**What you will do**
Please filter the listing for the string "étudiant" and copy each matching line.

**Extracted data**

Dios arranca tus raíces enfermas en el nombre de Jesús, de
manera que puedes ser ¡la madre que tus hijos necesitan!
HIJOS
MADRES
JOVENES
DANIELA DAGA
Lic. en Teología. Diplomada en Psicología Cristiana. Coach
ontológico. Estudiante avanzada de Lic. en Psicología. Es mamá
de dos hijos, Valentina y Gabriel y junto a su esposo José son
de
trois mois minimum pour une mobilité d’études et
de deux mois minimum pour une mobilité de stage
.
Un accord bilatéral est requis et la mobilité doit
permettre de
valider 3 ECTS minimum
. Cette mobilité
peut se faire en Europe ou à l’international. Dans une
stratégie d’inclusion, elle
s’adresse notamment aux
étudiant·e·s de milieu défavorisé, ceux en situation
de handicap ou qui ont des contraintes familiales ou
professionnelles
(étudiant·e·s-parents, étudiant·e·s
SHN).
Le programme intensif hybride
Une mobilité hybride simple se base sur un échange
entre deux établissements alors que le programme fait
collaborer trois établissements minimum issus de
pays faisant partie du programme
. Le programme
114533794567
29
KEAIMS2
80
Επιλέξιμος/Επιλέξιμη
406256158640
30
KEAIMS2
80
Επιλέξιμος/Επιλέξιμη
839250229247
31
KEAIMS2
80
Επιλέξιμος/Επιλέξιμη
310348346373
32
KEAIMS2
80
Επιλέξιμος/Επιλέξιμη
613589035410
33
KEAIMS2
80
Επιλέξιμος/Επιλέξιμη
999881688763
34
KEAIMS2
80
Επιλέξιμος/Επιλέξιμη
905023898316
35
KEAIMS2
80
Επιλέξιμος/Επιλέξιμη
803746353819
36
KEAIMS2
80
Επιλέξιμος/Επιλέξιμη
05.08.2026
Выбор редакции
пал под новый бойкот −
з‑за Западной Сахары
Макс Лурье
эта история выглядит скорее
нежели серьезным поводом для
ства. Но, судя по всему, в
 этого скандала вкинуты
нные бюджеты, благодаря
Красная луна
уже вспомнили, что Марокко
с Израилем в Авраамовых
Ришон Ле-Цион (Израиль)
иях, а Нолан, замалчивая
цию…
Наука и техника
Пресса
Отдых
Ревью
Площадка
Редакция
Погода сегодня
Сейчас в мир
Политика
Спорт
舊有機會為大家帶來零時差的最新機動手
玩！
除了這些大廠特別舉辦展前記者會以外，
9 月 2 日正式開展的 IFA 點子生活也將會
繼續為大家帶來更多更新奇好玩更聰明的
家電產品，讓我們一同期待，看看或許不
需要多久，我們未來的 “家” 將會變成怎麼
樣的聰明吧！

**Output of the task**
étudiant·e·s de milieu défavorisé, ceux en situation
(étudiant·e·s-parents, étudiant·e·s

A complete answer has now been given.